## WHAT YOU HAVE TO DO:
Search the material for the string "mostrada", then return every line where it is found.

## ENTRIES SUPPLIED:
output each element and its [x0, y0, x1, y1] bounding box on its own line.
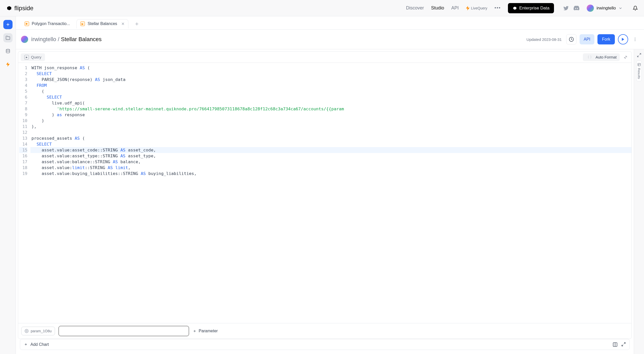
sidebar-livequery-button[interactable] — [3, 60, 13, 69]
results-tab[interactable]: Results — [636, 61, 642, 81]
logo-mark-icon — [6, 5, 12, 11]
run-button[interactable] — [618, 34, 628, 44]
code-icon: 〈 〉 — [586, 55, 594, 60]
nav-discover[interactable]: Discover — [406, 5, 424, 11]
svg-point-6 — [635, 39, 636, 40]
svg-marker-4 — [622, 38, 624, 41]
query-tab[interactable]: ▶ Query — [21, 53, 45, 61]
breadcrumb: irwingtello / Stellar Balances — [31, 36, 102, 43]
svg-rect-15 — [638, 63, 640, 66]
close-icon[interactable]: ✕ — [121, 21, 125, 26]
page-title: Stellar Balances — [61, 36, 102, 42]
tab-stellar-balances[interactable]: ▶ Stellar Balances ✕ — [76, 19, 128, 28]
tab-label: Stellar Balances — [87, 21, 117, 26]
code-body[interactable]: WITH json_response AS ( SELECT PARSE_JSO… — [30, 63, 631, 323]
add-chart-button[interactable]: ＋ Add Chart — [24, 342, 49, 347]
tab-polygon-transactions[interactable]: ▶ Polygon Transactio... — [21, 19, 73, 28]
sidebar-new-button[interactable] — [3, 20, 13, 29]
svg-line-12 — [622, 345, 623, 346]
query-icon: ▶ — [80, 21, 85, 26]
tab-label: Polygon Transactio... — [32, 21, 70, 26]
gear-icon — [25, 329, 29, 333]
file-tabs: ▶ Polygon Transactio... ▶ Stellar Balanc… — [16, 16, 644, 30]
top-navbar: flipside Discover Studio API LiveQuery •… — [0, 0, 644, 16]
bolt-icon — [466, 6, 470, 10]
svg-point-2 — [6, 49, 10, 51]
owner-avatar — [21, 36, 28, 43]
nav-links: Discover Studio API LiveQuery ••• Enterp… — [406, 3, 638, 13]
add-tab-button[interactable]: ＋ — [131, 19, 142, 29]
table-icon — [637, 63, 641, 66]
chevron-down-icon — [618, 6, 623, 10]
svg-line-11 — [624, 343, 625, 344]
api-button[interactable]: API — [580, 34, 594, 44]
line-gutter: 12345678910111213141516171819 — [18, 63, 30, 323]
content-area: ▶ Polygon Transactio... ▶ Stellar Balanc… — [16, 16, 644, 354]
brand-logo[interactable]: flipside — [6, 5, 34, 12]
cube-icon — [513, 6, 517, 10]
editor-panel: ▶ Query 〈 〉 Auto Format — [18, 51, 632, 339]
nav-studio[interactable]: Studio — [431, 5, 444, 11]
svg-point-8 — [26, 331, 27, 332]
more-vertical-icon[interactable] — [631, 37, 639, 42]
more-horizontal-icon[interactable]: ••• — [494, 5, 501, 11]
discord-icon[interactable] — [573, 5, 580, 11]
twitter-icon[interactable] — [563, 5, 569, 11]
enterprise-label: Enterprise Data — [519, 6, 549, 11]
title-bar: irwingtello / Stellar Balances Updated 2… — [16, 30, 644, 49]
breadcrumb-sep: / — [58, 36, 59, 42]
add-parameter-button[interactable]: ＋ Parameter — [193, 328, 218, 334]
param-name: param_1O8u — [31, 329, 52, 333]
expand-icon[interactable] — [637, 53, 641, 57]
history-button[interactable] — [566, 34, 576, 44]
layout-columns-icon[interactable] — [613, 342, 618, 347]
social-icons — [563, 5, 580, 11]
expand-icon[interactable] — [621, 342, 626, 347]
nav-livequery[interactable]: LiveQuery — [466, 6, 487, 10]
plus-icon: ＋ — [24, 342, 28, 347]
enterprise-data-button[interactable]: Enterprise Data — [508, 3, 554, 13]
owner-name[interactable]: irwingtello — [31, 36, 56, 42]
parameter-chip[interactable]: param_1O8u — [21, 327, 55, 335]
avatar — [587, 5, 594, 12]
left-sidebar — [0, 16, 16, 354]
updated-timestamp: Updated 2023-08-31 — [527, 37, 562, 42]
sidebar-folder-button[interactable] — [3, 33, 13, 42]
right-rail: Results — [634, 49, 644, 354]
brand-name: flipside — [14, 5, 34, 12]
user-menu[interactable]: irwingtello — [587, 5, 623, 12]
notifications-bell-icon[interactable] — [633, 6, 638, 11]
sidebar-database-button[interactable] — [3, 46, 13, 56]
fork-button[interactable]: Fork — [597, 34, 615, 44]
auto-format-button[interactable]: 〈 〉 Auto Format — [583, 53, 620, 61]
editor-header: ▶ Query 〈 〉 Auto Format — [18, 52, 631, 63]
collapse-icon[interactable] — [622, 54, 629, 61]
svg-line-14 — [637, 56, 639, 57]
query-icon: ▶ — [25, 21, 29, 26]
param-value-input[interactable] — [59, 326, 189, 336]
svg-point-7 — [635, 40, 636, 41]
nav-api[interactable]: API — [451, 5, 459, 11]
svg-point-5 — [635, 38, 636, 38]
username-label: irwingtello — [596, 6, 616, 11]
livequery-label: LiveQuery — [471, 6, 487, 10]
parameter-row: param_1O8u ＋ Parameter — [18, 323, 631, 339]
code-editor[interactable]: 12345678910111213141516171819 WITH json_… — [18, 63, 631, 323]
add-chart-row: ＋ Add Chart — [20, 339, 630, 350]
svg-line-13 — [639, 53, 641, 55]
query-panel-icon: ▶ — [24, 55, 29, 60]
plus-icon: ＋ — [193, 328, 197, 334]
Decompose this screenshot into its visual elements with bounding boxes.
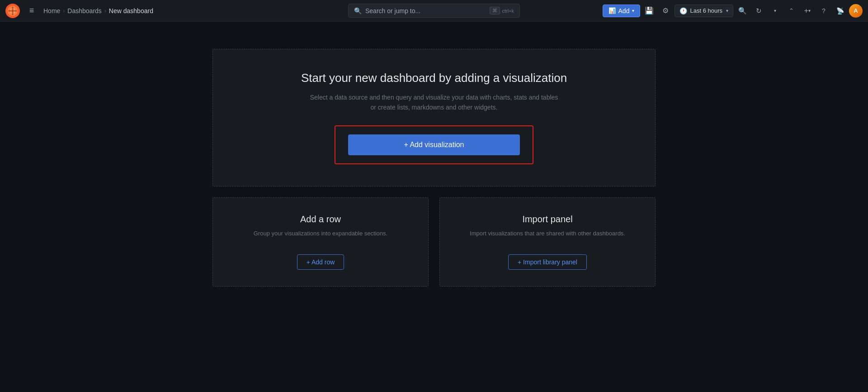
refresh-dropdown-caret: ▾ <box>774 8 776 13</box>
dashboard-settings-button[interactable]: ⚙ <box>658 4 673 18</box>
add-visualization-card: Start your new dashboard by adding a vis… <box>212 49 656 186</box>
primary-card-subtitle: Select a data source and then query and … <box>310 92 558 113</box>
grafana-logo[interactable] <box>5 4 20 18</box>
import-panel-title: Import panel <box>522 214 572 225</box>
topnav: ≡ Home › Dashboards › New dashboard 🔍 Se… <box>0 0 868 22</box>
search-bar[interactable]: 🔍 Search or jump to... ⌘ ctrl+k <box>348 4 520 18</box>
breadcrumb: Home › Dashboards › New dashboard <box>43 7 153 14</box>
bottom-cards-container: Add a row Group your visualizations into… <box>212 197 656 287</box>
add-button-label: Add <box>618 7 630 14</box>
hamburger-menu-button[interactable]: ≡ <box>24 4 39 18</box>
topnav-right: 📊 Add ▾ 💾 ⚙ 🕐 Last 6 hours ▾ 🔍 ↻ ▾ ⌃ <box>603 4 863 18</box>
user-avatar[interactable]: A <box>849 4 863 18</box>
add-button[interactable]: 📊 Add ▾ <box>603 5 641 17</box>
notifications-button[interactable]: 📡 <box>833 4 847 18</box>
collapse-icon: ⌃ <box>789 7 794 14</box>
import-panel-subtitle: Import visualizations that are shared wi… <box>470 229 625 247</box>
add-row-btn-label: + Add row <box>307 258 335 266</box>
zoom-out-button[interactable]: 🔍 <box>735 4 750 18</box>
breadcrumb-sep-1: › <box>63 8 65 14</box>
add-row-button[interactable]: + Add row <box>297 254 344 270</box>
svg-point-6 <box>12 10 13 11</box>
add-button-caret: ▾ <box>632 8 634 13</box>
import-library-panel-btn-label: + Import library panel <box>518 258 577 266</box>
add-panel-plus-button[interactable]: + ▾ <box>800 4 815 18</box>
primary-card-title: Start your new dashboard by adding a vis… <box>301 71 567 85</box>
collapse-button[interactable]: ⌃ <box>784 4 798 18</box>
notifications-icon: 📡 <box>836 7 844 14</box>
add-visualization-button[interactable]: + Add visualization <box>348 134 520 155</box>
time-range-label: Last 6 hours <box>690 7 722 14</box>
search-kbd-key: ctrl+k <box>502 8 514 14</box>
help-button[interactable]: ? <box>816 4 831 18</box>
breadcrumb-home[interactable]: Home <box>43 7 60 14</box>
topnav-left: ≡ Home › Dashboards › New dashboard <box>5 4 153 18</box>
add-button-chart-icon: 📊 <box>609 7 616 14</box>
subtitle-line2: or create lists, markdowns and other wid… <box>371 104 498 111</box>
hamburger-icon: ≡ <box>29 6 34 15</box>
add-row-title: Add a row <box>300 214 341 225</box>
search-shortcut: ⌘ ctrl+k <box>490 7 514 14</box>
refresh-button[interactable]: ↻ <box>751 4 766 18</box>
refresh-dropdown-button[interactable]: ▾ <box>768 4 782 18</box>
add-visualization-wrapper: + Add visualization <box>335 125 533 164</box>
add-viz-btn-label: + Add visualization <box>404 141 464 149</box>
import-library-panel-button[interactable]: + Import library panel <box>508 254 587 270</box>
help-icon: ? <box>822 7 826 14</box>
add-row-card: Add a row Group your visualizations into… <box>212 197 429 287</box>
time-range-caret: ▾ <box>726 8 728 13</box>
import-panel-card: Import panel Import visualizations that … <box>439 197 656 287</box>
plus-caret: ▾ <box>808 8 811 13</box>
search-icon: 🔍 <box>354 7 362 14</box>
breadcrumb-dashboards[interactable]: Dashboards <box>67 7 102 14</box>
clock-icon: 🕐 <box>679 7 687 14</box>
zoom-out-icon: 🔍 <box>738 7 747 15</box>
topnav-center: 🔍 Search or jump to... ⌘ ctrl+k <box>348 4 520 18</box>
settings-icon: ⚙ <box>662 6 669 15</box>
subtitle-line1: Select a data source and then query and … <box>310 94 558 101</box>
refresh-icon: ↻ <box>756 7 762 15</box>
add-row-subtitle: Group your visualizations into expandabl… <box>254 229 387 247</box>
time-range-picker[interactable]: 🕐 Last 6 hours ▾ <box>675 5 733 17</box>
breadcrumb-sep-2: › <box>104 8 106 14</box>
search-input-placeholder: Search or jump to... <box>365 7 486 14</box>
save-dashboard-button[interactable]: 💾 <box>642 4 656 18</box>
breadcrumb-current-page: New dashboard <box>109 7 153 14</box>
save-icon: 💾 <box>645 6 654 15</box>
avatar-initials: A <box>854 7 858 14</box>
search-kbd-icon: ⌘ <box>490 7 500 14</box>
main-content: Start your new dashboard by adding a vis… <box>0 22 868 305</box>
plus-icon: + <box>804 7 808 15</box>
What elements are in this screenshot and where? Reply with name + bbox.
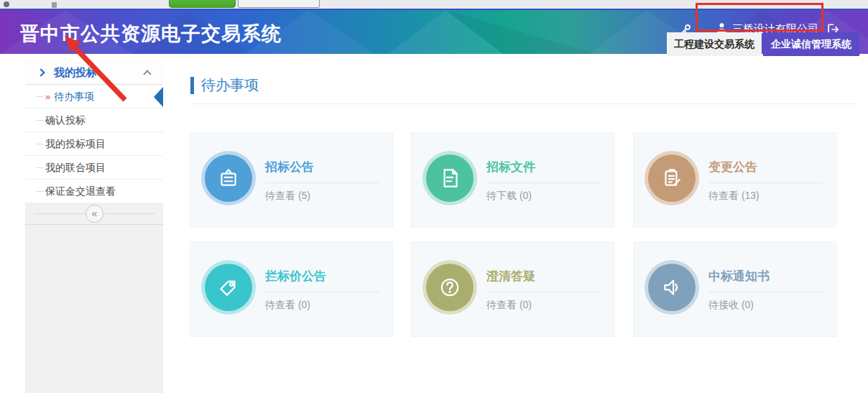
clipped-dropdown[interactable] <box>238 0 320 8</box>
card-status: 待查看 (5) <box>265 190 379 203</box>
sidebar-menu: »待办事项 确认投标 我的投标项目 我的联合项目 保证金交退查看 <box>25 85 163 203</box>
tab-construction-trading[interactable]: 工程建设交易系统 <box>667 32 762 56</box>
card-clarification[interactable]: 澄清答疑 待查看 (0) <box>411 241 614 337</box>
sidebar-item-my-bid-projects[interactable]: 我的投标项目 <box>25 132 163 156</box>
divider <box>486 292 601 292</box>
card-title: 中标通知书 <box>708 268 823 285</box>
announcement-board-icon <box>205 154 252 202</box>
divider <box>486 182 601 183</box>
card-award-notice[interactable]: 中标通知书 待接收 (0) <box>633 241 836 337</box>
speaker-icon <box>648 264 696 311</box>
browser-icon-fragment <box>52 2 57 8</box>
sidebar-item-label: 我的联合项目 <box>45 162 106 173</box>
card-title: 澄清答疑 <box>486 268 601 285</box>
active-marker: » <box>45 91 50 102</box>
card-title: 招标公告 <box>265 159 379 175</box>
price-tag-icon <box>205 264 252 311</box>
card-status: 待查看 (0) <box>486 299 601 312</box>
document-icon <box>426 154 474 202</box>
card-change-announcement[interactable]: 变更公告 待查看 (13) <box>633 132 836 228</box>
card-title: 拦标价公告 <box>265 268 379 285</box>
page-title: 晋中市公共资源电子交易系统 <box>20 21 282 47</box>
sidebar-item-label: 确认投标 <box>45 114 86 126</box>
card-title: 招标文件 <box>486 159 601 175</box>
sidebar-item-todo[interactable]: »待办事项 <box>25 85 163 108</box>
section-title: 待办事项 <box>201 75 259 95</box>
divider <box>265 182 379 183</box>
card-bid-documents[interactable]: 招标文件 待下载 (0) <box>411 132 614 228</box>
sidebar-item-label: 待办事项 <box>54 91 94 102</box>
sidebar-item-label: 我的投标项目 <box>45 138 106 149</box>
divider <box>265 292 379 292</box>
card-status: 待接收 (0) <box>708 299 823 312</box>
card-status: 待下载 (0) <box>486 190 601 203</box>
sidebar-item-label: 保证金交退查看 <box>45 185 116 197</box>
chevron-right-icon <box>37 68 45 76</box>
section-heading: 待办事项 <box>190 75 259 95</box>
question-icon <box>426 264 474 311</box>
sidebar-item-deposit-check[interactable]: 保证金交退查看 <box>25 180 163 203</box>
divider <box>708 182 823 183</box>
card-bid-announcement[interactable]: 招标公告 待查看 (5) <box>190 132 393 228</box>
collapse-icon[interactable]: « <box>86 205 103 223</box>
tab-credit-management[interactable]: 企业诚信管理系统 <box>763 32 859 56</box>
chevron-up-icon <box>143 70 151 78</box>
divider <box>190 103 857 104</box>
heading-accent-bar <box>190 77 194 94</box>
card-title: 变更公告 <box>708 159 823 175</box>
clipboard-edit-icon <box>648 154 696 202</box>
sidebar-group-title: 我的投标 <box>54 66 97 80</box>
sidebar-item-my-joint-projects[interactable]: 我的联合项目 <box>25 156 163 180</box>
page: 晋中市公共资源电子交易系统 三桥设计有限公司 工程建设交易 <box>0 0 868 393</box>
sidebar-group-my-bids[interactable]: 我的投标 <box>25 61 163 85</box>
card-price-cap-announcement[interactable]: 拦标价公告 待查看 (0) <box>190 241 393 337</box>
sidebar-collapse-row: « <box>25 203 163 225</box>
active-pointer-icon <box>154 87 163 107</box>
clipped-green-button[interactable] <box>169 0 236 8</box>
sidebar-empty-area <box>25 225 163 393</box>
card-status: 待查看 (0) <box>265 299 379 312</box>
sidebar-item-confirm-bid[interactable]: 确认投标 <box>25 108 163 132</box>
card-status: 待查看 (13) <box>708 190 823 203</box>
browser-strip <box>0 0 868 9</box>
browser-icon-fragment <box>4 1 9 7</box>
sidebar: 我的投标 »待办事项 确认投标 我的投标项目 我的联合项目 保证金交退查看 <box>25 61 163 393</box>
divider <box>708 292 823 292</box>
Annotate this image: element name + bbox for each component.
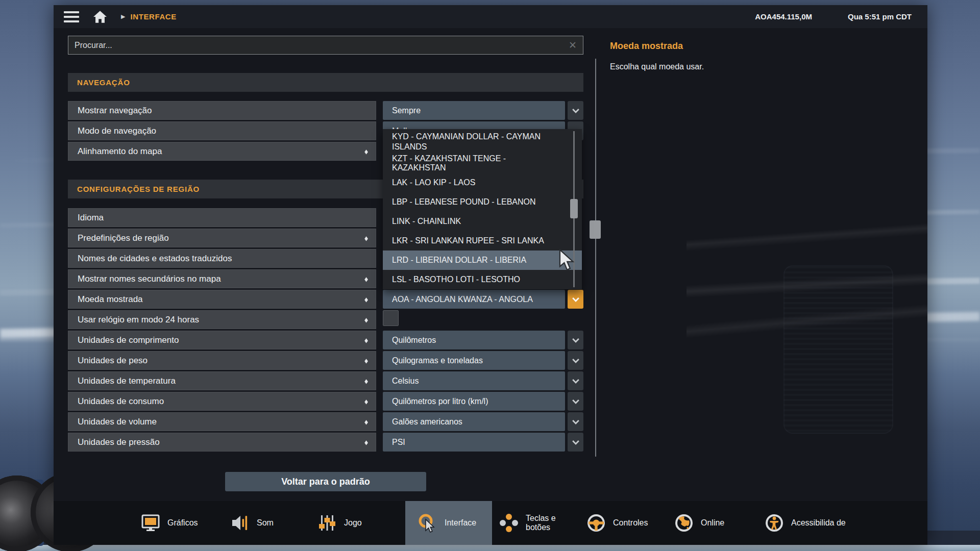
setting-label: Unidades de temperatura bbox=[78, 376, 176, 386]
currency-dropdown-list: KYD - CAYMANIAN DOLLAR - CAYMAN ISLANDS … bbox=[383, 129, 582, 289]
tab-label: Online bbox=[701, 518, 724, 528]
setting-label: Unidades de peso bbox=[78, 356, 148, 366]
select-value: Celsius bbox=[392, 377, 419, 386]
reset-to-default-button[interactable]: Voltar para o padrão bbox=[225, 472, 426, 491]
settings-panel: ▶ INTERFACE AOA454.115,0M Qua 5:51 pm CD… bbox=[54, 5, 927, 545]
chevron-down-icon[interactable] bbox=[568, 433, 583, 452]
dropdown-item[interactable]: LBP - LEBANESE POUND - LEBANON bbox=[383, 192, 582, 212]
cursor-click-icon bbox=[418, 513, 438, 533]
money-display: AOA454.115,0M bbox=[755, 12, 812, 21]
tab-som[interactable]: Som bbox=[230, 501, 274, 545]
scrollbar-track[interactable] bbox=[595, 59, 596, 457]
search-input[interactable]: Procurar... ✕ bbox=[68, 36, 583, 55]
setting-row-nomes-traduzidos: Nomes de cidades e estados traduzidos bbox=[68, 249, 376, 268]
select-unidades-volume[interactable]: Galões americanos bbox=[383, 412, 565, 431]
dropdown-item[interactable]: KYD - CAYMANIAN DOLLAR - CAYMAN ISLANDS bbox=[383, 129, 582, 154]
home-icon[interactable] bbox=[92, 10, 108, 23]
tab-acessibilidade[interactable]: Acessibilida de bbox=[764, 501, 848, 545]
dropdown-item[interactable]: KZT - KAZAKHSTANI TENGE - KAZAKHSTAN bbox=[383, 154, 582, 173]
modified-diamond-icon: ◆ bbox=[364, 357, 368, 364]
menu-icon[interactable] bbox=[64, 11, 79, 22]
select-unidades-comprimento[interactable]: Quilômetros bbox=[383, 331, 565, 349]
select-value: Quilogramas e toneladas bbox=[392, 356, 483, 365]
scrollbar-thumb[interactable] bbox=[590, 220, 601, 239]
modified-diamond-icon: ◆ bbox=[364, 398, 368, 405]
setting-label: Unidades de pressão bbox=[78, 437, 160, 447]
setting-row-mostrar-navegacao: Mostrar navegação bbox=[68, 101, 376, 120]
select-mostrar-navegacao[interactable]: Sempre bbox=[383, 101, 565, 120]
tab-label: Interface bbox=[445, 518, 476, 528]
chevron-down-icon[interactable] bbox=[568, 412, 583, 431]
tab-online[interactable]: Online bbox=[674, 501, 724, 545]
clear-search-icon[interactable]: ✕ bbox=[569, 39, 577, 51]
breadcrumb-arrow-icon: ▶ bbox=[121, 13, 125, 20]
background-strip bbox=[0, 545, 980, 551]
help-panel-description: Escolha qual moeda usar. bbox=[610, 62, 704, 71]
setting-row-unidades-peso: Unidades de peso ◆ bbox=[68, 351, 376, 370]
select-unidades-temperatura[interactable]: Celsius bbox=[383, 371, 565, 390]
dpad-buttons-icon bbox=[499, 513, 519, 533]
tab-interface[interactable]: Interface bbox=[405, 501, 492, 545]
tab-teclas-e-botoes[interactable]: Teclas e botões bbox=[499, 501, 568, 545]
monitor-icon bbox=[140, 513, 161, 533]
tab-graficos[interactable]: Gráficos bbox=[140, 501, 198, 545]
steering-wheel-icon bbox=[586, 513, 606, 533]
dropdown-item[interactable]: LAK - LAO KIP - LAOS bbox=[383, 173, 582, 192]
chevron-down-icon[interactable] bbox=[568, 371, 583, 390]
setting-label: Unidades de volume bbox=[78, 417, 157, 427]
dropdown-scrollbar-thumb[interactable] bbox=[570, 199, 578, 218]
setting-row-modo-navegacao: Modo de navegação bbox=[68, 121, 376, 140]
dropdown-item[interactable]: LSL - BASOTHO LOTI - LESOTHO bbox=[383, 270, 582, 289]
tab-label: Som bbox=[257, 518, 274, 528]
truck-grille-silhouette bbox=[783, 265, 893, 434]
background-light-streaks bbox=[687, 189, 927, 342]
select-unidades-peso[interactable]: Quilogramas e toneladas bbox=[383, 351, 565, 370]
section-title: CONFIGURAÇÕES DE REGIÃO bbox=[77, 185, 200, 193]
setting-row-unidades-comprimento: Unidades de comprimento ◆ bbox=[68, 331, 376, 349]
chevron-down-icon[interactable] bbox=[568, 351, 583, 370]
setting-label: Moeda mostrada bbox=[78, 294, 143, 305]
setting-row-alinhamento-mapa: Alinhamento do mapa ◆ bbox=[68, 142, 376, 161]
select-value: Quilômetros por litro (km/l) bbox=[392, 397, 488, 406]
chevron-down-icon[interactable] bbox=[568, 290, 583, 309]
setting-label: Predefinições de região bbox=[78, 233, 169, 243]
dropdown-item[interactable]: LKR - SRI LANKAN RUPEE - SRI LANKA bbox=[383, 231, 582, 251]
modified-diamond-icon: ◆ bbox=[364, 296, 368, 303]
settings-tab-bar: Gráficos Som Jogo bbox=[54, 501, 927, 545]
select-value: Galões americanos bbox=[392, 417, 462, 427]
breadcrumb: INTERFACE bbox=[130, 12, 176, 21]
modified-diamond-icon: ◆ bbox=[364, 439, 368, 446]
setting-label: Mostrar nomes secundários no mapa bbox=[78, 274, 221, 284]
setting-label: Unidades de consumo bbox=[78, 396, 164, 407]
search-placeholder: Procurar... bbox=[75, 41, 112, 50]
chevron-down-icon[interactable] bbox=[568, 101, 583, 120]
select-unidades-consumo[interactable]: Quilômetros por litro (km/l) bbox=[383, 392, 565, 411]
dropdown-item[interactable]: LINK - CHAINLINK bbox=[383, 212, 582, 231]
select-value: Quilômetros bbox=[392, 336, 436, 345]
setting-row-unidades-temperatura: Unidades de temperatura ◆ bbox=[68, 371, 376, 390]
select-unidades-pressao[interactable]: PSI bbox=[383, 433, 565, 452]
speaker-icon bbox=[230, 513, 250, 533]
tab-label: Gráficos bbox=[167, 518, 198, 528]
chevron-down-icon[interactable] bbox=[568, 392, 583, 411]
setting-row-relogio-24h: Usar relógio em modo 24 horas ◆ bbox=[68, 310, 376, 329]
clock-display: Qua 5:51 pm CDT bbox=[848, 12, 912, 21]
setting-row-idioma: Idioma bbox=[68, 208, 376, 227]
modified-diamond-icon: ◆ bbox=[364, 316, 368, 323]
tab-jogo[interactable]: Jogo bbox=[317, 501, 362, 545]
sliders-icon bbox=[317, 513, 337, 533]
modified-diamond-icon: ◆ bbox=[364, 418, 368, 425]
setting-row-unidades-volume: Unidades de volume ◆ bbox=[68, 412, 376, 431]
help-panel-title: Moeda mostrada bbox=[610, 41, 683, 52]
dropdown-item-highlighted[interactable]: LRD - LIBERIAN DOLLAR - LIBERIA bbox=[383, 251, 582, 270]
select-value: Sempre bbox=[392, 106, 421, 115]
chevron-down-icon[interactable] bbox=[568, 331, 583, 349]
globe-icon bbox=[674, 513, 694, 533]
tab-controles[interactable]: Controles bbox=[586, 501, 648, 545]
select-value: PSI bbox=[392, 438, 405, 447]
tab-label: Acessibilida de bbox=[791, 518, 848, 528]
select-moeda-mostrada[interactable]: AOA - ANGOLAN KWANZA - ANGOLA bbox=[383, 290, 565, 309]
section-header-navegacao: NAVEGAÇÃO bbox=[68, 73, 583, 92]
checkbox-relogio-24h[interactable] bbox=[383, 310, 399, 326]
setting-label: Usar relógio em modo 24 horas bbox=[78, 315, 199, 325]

## TASK SOLUTION:
setting-label: Moeda mostrada bbox=[78, 294, 143, 305]
help-panel-title: Moeda mostrada bbox=[610, 41, 683, 52]
select-moeda-mostrada[interactable]: AOA - ANGOLAN KWANZA - ANGOLA bbox=[383, 290, 565, 309]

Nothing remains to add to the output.